One in six people in India are born as “untouchable: “whose special role – hereditary duty – is to labour in the fields of others or to do other work that Hindu society considers filthy, are not allowed to live in the village at all.”
It was when Sujatha left India to study in America that she decided to talk to her family about her background. Her uncle K. G. Satyamurthy, known as SM, was a founder in the early 1970s of a Maoist guerrilla group, which the Indian government designated as the biggest threat to national security. His sister and Sujatha’s mother, Manjula – who against all odds becomes a teacher- is the heroine of the book.
Ants Among Elephants is both her family’s story and that of the independence movement in India. Sujatha’s account of discovering her family’s history is a fascinating as the story itself. It is based on taped interview with her mother and uncle and their contemporaries over fifteen years. She also visited the places where her family had lived, to remote villages where she came across people who were happy to share their memories and backed up the stories that her mother and uncle had told her.
The story begins in the 1800s in Khamman district where her grandparents were part of a nomadic clan. They were not Hindus, but had their own tribal goddesses living a remote forest based existence. But when the British cleared the forest for teak plantations their family was forced out, took up farming and lived alone near a lake.
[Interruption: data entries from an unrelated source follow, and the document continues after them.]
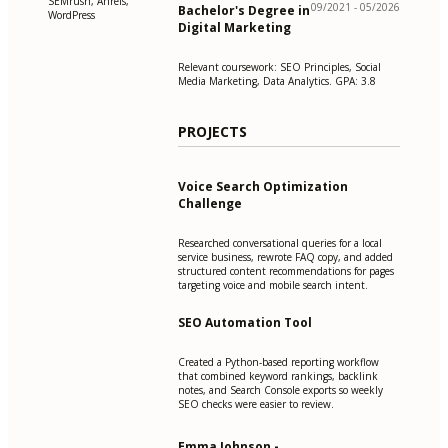
SEMrush, Ahrefs,
09/2021 - 05/2026
Bachelor's Degree in
WordPress
Digital Marketing
Relevant coursework: SEO Principles, Social
Media Marketing, Data Analytics. GPA: 3.8
PROJECTS
Voice Search Optimization
Challenge
Researched conversational queries for a local
service business, rewrote FAQ copy, and added
structured content recommendations for pages
targeting voice and mobile search intent.
SEO Automation Tool
Created a Python-based reporting workflow
that combined keyword rankings, backlink
notes, and Search Console exports so weekly
SEO checks were easier to review.
Emma Johnson -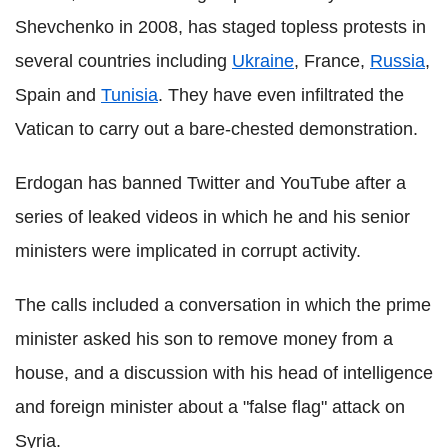
Shevchenko in 2008, has staged topless protests in
several countries including
Ukraine
, France,
Russia
,
Spain and
Tunisia
. They have even infiltrated the
Vatican to carry out a bare-chested demonstration.
Erdogan has banned Twitter and YouTube after a
series of leaked videos in which he and his senior
ministers were implicated in corrupt activity.
The calls included a conversation in which the prime
minister asked his son to remove money from a
house, and a discussion with his head of intelligence
and foreign minister about a "false flag" attack on
Syria.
They were also now designated as despised outcasts and “untouchables”. But it is a familiar story in India where to this day tribal people are often driven off their land and forced to become landless labourers.
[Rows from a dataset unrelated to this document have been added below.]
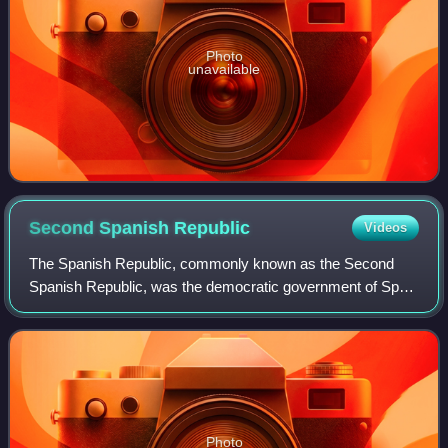
Photo
unavailable
Second Spanish
Republic
Videos
The Spanish Republic, commonly known as the Second
Spanish Republic, was the democratic government of Spain
from 1931 to 1939. The Republic was proclaimed on 14
April 1931 after the deposition of King
Photo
Ants Among Elephants is a story of how people, however poor and marginalised, can and do fight back. The book takes the reader through a complex history of mass and individual opposition to poverty and injustice. It is an era in which politics are writ large, one that delivered independence to India but one that sold short the untouchable community.
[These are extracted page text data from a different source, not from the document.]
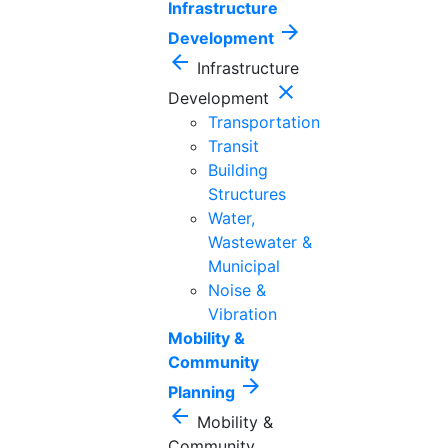
Infrastructure
arrow_forward
Development
arrow_back
Infrastructure
close
Development
Transportation
Transit
Building
Structures
Water,
Wastewater &
Municipal
Noise &
Vibration
Mobility &
Community
arrow_forward
Planning
arrow_back
Mobility &
Community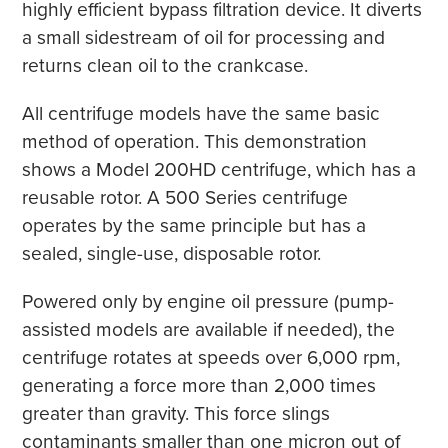
highly efficient bypass filtration device. It diverts
a small sidestream of oil for processing and
returns clean oil to the crankcase.
All centrifuge models have the same basic
method of operation. This demonstration
shows a Model 200HD centrifuge, which has a
reusable rotor. A 500 Series centrifuge
operates by the same principle but has a
sealed, single-use, disposable rotor.
Powered only by engine oil pressure (pump-
assisted models are available if needed), the
centrifuge rotates at speeds over 6,000 rpm,
generating a force more than 2,000 times
greater than gravity. This force slings
contaminants smaller than one micron out of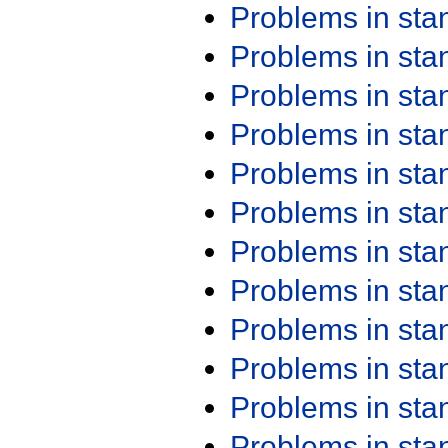
Problems in st
Problems in st
Problems in st
Problems in st
Problems in st
Problems in st
Problems in st
Problems in st
Problems in st
Problems in st
Problems in st
Problems in st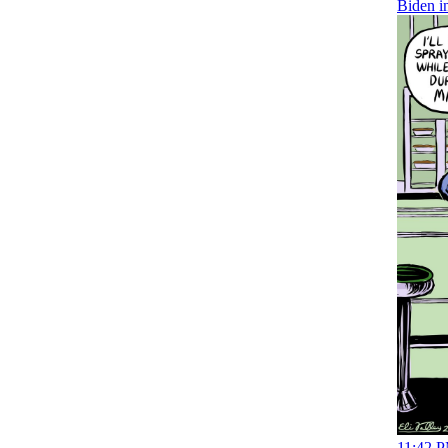
Biden i
11:42 P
Satyam became an important member of the Communist Party, sacrificing everything, including a normal life and his family, to take up the struggle for justice for the poor. He carried on this political work to the end of his life when he could hardly walk and his supporters had to carry him on their backs through the jungle.
Manjula’s story is the most poignant. Her struggle for an education and a decent job is heartbreaking. But her own philosophy kept her going. “Owing to the twin influences of Christianity and Communism, Manjula believed that the task of removing all the immorality, injustice and corruption from the nation rested upon the shoulders of people in positions of responsibility, however slight, and that everyone must do his or her part.”
At the age of fourteen Sujatha followed her family’s politics and joined the Radical Students Union, the student wing of the People’s War Group. And when she took part in a strike at college she was arrested – the only girl. “The police made it impossible for our families to find us by continually moving us from one precinct to another. We were deprived of food and water and sanitary facilities for long periods and tortured.”
She now lives in the USA and is the first Indian woman to work as a conductor on the New York subway. “When I left and made friends in a new country, only then did the things that happened to my family, the things we had done, became stories. Stories worth telling, stories worth writing down.”
Ants Among Elephants is not just a story worth writing down, it is an important part of Indian history and one that hopefully will inspire other people to follow in the footsteps of Manjula, Satyam and Sujatha.